Introduction: Subacute thyroiditis (SAT) can often resolve completely; however, it has been observed that in 11.6% of patients, permanent hypothyroidism (PHT) may develop the follow-up after diagnosis. Various studies have explored the relationship between thyroid volume at the time of diagnosis, post-treatment changes in thyroid volume, steroid therapy, and the development of PHT following SAT. While some studies suggest associations, there are also data indicating that no single factor can be determinative. The role of Human Leukocyte Antigens (HLA) in controlling the immune response, influencing the development of autoimmune diseases, and contributing to the development of chronic hypothyroidism is well-established.
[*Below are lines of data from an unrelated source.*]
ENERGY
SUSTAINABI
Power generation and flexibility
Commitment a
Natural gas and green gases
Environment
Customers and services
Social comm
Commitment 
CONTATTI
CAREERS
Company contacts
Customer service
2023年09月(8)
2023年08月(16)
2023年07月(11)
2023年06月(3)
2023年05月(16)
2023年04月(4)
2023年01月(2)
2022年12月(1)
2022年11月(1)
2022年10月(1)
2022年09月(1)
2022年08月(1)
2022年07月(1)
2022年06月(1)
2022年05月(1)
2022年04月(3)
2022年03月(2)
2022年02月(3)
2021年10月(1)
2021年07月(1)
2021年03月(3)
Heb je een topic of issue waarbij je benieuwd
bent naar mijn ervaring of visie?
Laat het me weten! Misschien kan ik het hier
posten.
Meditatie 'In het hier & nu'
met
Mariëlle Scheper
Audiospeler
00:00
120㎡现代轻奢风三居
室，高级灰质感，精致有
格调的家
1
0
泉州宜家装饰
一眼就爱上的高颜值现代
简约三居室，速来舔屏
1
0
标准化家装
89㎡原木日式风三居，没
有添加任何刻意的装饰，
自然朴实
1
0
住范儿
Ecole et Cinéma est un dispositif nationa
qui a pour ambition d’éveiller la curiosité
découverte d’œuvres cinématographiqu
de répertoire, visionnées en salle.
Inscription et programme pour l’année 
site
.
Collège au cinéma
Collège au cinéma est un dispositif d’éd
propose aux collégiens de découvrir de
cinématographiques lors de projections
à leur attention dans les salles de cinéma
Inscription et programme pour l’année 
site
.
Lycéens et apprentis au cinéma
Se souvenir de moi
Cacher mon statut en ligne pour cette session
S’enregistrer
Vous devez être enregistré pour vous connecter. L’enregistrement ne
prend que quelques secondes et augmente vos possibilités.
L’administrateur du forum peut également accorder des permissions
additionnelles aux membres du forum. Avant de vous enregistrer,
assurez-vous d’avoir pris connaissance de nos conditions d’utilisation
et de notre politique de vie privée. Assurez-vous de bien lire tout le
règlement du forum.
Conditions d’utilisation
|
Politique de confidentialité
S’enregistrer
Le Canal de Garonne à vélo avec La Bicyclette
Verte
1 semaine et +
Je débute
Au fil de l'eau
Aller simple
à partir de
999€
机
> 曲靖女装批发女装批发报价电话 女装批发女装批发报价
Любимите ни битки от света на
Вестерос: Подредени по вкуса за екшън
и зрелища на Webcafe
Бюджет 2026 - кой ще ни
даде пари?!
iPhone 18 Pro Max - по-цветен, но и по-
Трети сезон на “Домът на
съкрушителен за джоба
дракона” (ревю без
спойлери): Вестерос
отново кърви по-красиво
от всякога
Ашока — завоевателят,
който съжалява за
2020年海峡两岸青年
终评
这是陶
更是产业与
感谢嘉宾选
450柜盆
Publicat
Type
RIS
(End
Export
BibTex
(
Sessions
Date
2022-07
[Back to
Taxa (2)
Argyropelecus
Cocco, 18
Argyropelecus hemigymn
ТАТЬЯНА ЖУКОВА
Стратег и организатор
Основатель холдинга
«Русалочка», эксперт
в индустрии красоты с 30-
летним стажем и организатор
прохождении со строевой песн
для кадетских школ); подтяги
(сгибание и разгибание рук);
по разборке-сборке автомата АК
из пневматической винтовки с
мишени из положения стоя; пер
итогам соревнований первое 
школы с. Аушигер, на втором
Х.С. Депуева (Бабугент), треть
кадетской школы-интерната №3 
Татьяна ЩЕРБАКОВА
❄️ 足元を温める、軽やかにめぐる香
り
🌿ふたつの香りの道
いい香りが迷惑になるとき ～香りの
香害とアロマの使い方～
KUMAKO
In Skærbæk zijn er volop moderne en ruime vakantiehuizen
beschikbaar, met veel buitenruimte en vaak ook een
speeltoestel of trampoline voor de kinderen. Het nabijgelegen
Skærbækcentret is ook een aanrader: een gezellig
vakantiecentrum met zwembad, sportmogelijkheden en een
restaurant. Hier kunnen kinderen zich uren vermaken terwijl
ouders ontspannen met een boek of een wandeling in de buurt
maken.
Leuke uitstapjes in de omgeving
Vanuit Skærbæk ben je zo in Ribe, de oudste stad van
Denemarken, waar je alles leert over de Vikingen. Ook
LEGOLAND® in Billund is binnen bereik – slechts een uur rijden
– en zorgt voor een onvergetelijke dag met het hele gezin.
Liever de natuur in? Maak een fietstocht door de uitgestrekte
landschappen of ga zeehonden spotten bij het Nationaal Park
Objective: In our study, we examined the impact of an individual’s HLA characteristics on the development of hypothyroidism following SAT, considering other clinical factors as well.

Method: In this retrospective study, data were obtained from the hospital information management system for 51 patients diagnosed with SAT who were followed in the endocrinology outpatient clinic between June 2019 and October 2021, and whose HLA types were known. Diagnostic and follow-up data of the patients were reviewed, and 48 patients with data available for more than 180 days were included in the study. PHT was defined as the detection of thyroid-stimulating hormone levels above the reference range (4.2 μIU/ml) for six consecutive months. HLA-A, -B, -C, -DQB1, and -DRB1 genotyping was performed using the MiaFora Flex5 typing kit (Immucor, Peachtree Konars, GA) and the Illumina platform (Illumina, San Diego, CA) upon the extraction of DNA from blood sample. The results of the sequencing were analyzed using the MiaFora NGS software.
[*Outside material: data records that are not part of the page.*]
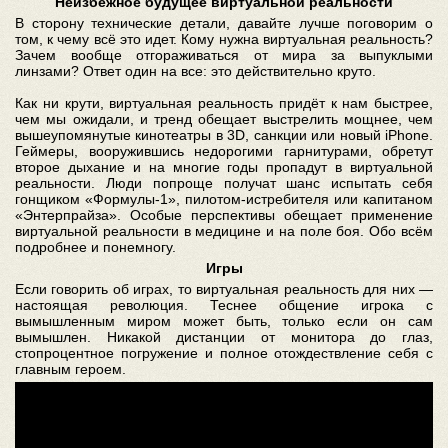
Неизбежное будущее виртуальной реальности
В сторону технические детали, давайте лучше поговорим о
том, к чему всё это идет. Кому нужна виртуальная реальность?
Зачем вообще отгораживаться от мира за выпуклыми
линзами? Ответ один на все: это действительно круто.
Как ни крути, виртуальная реальность придёт к нам быстрее,
чем мы ожидали, и тренд обещает выстрелить мощнее, чем
вышеупомянутые кинотеатры в 3D, санкции или новый iPhone.
Геймеры, вооружившись недорогими гарнитурами, обретут
второе дыхание и на многие годы пропадут в виртуальной
реальности. Люди попроще получат шанс испытать себя
гонщиком «Формулы-1», пилотом-истребителя или капитаном
«Энтерпрайза». Особые перспективы обещает применение
виртуальной реальности в медицине и на поле боя. Обо всём
подробнее и понемногу.
Игры
Если говорить об играх, то виртуальная реальность для них —
настоящая революция. Теснее общение игрока с
вымышленным миром может быть, только если он сам
вымышлен. Никакой дистанции от монитора до глаз,
стопроцентное погружение и полное отождествление себя с
главным героем.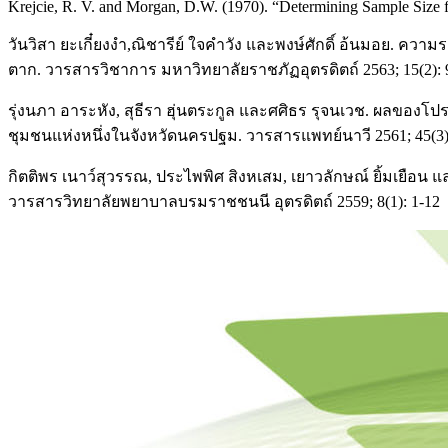
Krejcie, R. V. and Morgan, D.W. (1970). “Determining Sample Size fo
วันวิสา ยะเกี๋ยงงำ,ณิชารีย์ ใจคำวัง และพงษ์ศักดิ์ อ้นมอย. คว
ตาก. วารสารวิชาการ มหาวิทยาลัยราชภัฏอุตรดิตถ์ 2563; 15(2): 
รุ่งนภา อาระหัง, สุธีรา ฮุ่นตระกูล และศศิธร รุจนเวช. ผลของ
ชุมชนแห่งหนึ่งในจังหวัดนครปฐม. วารสารแพทย์นาวี 2561; 45(3):
กิตติพร เนาว์สุวรรณ, ประไพพิศ สิงหเสม, เยาวลักษณ์ ยิ้มเยื
วารสารวิทยาลัยพยาบาลบรมราชชนนี อุตรดิตถ์ 2559; 8(1): 1-12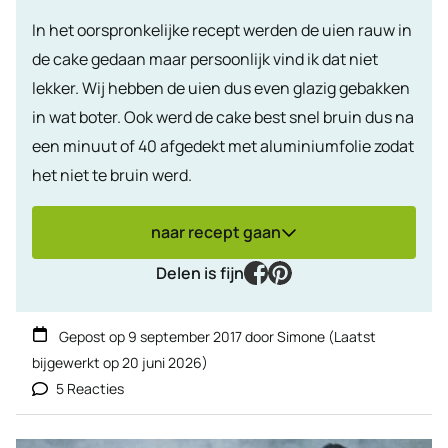
In het oorspronkelijke recept werden de uien rauw in
de cake gedaan maar persoonlijk vind ik dat niet
lekker. Wij hebben de uien dus even glazig gebakken
in wat boter. Ook werd de cake best snel bruin dus na
een minuut of 40 afgedekt met aluminiumfolie zodat
het niet te bruin werd.
naar recept gaan
facebook
pinterest
Delen is fijn
Gepost op
9 september 2017
door
Simone
(Laatst
bijgewerkt op
20 juni 2026
)
5 Reacties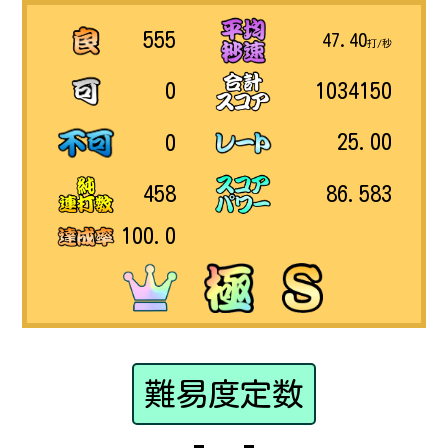
555
47.40
打/秒
1034150
0
25.00
0
86.583
458
100.0
難易度定数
Results: In the 48 SAT patients, 33 patients without PHT (PHT (—)) and 15 patients with PHT (PHT (+)) were detected. In the PHT (+) group, the frequency of HLA-B*44:02 and –C*15:02 was observed to be higher compared to the PHT (—) group, while the frequency of HLA-B*35:02 and -DQB1*05:02 was found to be lower. Additionally, the SAT area on ultrasonographic examination was lower, and C-reactive protein levels (CRP), as well as the frequency of TPO positivity, were higher at the time of diagnosis in the PHT(+) patients.

Discussion: Patients exhibiting factors such as a reduced SAT area on ultrasonographic examination, elevated CRP levels, and TPO antibody positivity—factors potentially linked to the development of PHT following SAT—require heightened vigilance in monitoring. Further studies are necessary to identify high-risk HLA alleles.